Enruminada luce magnifica, cual imperial,
las ruedas hechas trizas, las silgas de los frenos
saltadas, el sillín caído. Ve pasar el tiempo como
esperando otra oportunidad. Atada con una negra
cuerda de alpaca del Gato parece resistirlo
todo. En su día la bici era blanca, allá por los
setenta y yo un niño sin recuerdos que tan solo
quería aprender junto a su hermano mayor.
Fue uno de esos regalos que nunca se olvidan.

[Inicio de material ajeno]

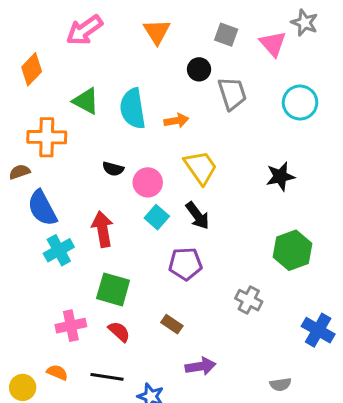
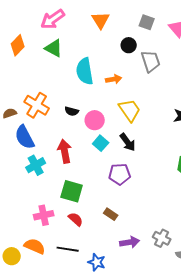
green triangle: (86, 101) -> (54, 48), moved
orange cross: (47, 137) -> (37, 105), moved, turned 30
gray cross: (249, 300) -> (162, 238), moved
orange semicircle: (57, 372) -> (35, 246), size x1.5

Se sintió llegar el camión de Mantisa a la puerta
de casa ya de noche, un frío día de invierno víspera
de Navidad, mi madre había acompañado
a Zaragoza a mi
padre y nosotros
estábamos con los
abuelos. “Salir a
ver. Jopar a la calle”.
Mi padre bajó
el portón trasero
de la Avia y sobre
los sacos de pienso
se adivinaba
que había algo inesperado.
Relucía
como las estrellas
anunciadoras del
hielo nuestra primera
bicicleta,
una BH.
Vivo ahora los crueles días de otro San Roque
en medio de la pandemia (“Solo es un anticipo
del drama que se prepara, porque de drama se
trata”) que me devuelven a esa realidad de la
que huyo y me recuerdan mi existencia y el deber
de tirar para adelante. Debí quedarme en
el sofá, con un café con hielo tocado de cazalla
viendo “Johnny Guitar” vieja cinta de vaqueros,
en un improvisado Ideal Cinema. Recordé la
bici y decidí levantarme, salir a verla.
Ante mi asombro, del ladrillo de la pared del
corral al cielo raso no colgaba ninguna bici. Me
cuesta creer lo que veo, el cielo se ha oscurecido
de repente cayendo cuatro gotas que me devuelven
a la vida. Empieza a refrescar cuando siento
un frío terrible como en aquellas ocasiones en
las que algún muerto de la familia se me aparece
y pienso viene para llevarme. Me fijo y es mi
padre, por primera vez.
“Ya hace años que traje un contenedor para
hacer limpieza, tirar a cáscala todo hasta el copón
bendito, pegarle fuego, para qué hostias
quieres guardar nada, zafrán viejo, zarrios,
había más que el copón por todos lados, se nos
iban a comer, iba arder hasta el Santo Cristo. Y
si no lo tiraba yo todo a cáscala, vosotros ande
ibais a ir si ya no sabéis las trochas. La bici la
tire también, es lo que más me jodió, porque con
ella os enseñé. Todo pardina, todo da pena, se
acabó, no cale darle más vueltas, ya no os puedo
enseñar nada. Tan solo pensé en dejar el barrón
para colgar el arado de los abuelos, será más
fácil que un día necesitéis echar mano de él que
de una bici hubiendo tantas”.
Le doy las gracias
mientras lo escudriño
a él y al arado.
Pienso en echar un
¡Viva San Roque!,
pero no viene a
cuento.
Va mudado, con
una ropa distinta a
la que vestía cuando
se lo llevaron. Charramos
hasta que
me llaman y decido
entrar de nuevo a
casa: “Menos mal
que no hay fiestas, y
no tenéis que ir a la plaza de toros, sería mejor
ir a segar”.
A mi padre, con todo el tiempo del mundo, lo
veo quedarse atrás, no le digo nada, no me sigue,
ya vendrá cuando quiera, mientras le siento
decir. “Joder qué poda más buena tiene la
higuera, qué putas las ha debido pasar este invierno,
¡quién fuera higuera!, se ha helado, pero
no se ha muerto, ¡qué suerte! No como yo; yo no
quería morirme pero me llevaron. Qué rechizos,
qué buena es esta tierra. Nosotros allí en la Cañadilla
todos los días son San Roque, no tenemos
queja de nada. Igual paso luego por casa y
me llevo el hábito del Nazareno que me dejé, el
viejo, ese que ninguno sabéis dónde está y crees
perdido. Hay mudanza, va a refrescar, a la noche
no salgáis sin chaqueta”.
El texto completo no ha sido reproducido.